Труба

Геннадийдобр
  Сегодняшний день начинается неплохо.
 Свой выходной я посвящаю самому выгодному капиталовложению - образованию детей. Дочке захотелось учиться, и я везу ее на день открытых дверей в один израильский колледж. Расположен он недалеко от нас, час езды, в Галилее, на холме с волнующим названием Холм Жизни ))
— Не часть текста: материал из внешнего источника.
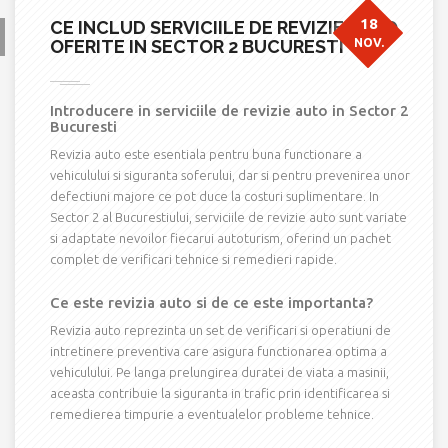
18
CE INCLUD SERVICIILE DE REVIZIE AUTO
OFERITE IN SECTOR 2 BUCURESTI
NOV.
Introducere in serviciile de revizie auto in Sector 2
Bucuresti
Revizia auto este esentiala pentru buna functionare a
vehiculului si siguranta soferului, dar si pentru prevenirea unor
defectiuni majore ce pot duce la costuri suplimentare. In
Sector 2 al Bucurestiului, serviciile de revizie auto sunt variate
si adaptate nevoilor fiecarui autoturism, oferind un pachet
complet de verificari tehnice si remedieri rapide.
Ce este revizia auto si de ce este importanta?
Revizia auto reprezinta un set de verificari si operatiuni de
intretinere preventiva care asigura functionarea optima a
vehiculului. Pe langa prelungirea duratei de viata a masinii,
aceasta contribuie la siguranta in trafic prin identificarea si
remedierea timpurie a eventualelor probleme tehnice.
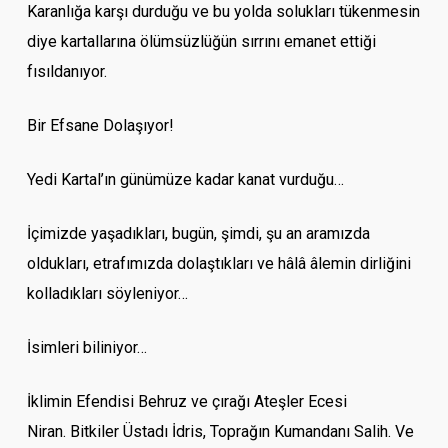
Karanlığa karşı durduğu ve bu yolda solukları tükenmesin
diye kartallarına ölümsüzlüğün sırrını emanet ettiği
fısıldanıyor.
Bir Efsane Dolaşıyor!
Yedi Kartal’ın günümüze kadar kanat vurduğu…
İçimizde yaşadıkları, bugün, şimdi, şu an aramızda
oldukları, etrafımızda dolaştıkları ve hâlâ âlemin dirliğini
kolladıkları söyleniyor…
İsimleri biliniyor…
İklimin Efendisi Behruz ve çırağı Ateşler Ecesi
Niran. Bitkiler Üstadı İdris, Toprağın Kumandanı Salih. Ve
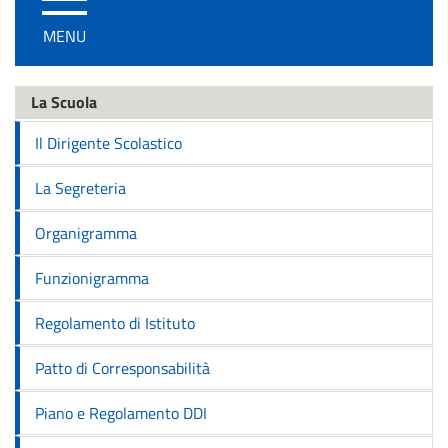
/
MENU
disattiva
la
navigazione
La Scuola
Il Dirigente Scolastico
La Segreteria
Organigramma
Funzionigramma
Regolamento di Istituto
Patto di Corresponsabilità
Piano e Regolamento DDI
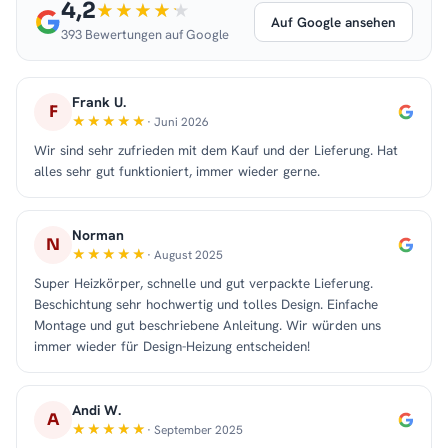
4,2
Auf Google ansehen
393 Bewertungen auf Google
Frank U.
F
· Juni 2026
Wir sind sehr zufrieden mit dem Kauf und der Lieferung. Hat
alles sehr gut funktioniert, immer wieder gerne.
Norman
N
· August 2025
Super Heizkörper, schnelle und gut verpackte Lieferung.
Beschichtung sehr hochwertig und tolles Design. Einfache
Montage und gut beschriebene Anleitung. Wir würden uns
immer wieder für Design-Heizung entscheiden!
Andi W.
A
· September 2025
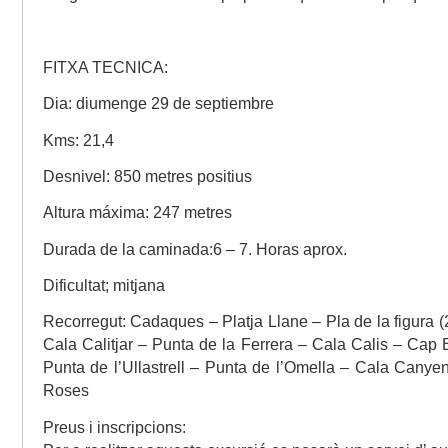
FITXA TECNICA:
Dia: diumenge 29 de septiembre
Kms: 21,4
Desnivel: 850 metres positius
Altura máxima: 247 metres
Durada de la caminada:6 – 7. Horas aprox.
Dificultat; mitjana
Recorregut: Cadaques – Platja Llane – Pla de la figura (
Cala Calitjar – Punta de la Ferrera – Cala Calis – Cap
Punta de l’Ullastrell – Punta de l’Omella – Cala Canye
Roses
Preus i inscripcions:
  Ребенка интересует географический факультет. Девочке близка романтика природы и походов, она даже закончила в свое время курсы экскурсоводов, хотя и не работала по этой специальности. Вооружившись интересом и туристскими песенками в динамиках машины, мы едем набираться знаний и впечатлений о колледже.
  Встречают нас приветливо, душевно, можно сказать. То ли из-за отдаленности от центра, то ли по какой другой причине, но принимают нас, как родных. Чай кофе улыбки шутки в ассортименте, и подробные и по делу объяснения. Проблемы с недосданными дисциплинами и недостающими баллами психотеста решаются легко и ненапряжно,  и Ребенок расцветает на глазах, как цветок под лейкой, и постепенно растворяется в секретариате и учебной части, окруженная ровесниками-волонтерами и такого же возраста преподавателями. Я же забредаю в географический музей, очарованный старыми оптическими приборами.
  В пустом от посетителей музее солнечно и тихо. Благообразный отец-основатель на увеличенной до размеров плаката черно-белой фотографии благосклонно улыбается, приветствуя входящих. Он запечатлен на фоне строящегося учебного корпуса, с большой красивой подзорной трубой на руках, видимо, символизирующей географическую специфику заведения. Трубу он держит нежно, как ребенка, прижимая к груди. Выглядит это дидактично и сентиментально, в старонемецком стиле. Не хватает только ангелочка в углу и виньетки. Господин Алекс Вайтрахендер* - в этих немецких фамилиях сам черт ногу сломит. Или все-таки в еврейских? Просматриваю по диагонали его биографию. Нет, все-таки немец. Хотя, скорее, человек мира. Сколько же он прожил-то, чтобы все это успеть? После Гейдельберга - Болонья, Сорбонна, Кембридж. Потом  экспедиции - Средняя Азия, Монголия, Япония, Китай. Бирма, Индия, Африка, Тасмания, Патагония - да, неслабо попутешествовал товарищ. Странно только, что имя его мне ни разу не попадалось - великий неизвестный географ, усмехаюсь я. Впрочем, искреннее спасибо ему за этот географический колледж, крайне актуальный для великого и неисследованного Израиля!..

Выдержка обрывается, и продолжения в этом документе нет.